■ About this exercise:
What you should output is the data below, unchanged in every character.

■ Extracted material:
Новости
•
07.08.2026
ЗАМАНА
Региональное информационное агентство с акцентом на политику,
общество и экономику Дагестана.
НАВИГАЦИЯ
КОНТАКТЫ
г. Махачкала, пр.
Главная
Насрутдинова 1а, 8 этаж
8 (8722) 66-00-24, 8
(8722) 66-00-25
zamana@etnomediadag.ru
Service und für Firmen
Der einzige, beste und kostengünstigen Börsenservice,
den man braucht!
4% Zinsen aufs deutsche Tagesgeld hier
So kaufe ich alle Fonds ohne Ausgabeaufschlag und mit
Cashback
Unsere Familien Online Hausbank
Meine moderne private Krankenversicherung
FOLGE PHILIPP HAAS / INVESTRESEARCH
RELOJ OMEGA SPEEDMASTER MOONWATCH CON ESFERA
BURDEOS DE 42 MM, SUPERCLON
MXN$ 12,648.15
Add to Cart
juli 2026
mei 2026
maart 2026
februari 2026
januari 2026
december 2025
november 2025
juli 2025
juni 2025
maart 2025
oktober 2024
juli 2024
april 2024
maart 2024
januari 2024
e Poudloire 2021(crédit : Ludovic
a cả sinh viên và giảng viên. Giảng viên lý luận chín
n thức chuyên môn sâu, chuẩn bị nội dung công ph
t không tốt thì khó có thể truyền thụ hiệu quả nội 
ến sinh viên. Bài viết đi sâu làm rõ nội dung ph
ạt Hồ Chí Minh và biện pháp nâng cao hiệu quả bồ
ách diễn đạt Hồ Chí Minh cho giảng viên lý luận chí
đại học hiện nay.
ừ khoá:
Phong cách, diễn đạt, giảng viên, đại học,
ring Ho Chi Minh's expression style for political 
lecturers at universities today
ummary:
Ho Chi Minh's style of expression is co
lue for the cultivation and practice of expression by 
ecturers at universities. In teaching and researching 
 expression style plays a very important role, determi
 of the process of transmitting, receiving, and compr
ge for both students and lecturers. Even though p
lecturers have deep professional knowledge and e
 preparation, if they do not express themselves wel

■ Task result:
Новости
•
07.08.2026
ЗАМАНА
Региональное информационное агентство с акцентом на политику,
общество и экономику Дагестана.
НАВИГАЦИЯ
КОНТАКТЫ
г. Махачкала, пр.
Главная
Насрутдинова 1а, 8 этаж
8 (8722) 66-00-24, 8
(8722) 66-00-25
zamana@etnomediadag.ru
Service und für Firmen
Der einzige, beste und kostengünstigen Börsenservice,
den man braucht!
4% Zinsen aufs deutsche Tagesgeld hier
So kaufe ich alle Fonds ohne Ausgabeaufschlag und mit
Cashback
Unsere Familien Online Hausbank
Meine moderne private Krankenversicherung
FOLGE PHILIPP HAAS / INVESTRESEARCH
RELOJ OMEGA SPEEDMASTER MOONWATCH CON ESFERA
BURDEOS DE 42 MM, SUPERCLON
MXN$ 12,648.15
Add to Cart
juli 2026
mei 2026
maart 2026
februari 2026
januari 2026
december 2025
november 2025
juli 2025
juni 2025
maart 2025
oktober 2024
juli 2024
april 2024
maart 2024
januari 2024
e Poudloire 2021(crédit : Ludovic
a cả sinh viên và giảng viên. Giảng viên lý luận chín
n thức chuyên môn sâu, chuẩn bị nội dung công ph
t không tốt thì khó có thể truyền thụ hiệu quả nội 
ến sinh viên. Bài viết đi sâu làm rõ nội dung ph
ạt Hồ Chí Minh và biện pháp nâng cao hiệu quả bồ
ách diễn đạt Hồ Chí Minh cho giảng viên lý luận chí
đại học hiện nay.
ừ khoá:
Phong cách, diễn đạt, giảng viên, đại học,
ring Ho Chi Minh's expression style for political 
lecturers at universities today
ummary:
Ho Chi Minh's style of expression is co
lue for the cultivation and practice of expression by 
ecturers at universities. In teaching and researching 
 expression style plays a very important role, determi
 of the process of transmitting, receiving, and compr
ge for both students and lecturers. Even though p
lecturers have deep professional knowledge and e
 preparation, if they do not express themselves wel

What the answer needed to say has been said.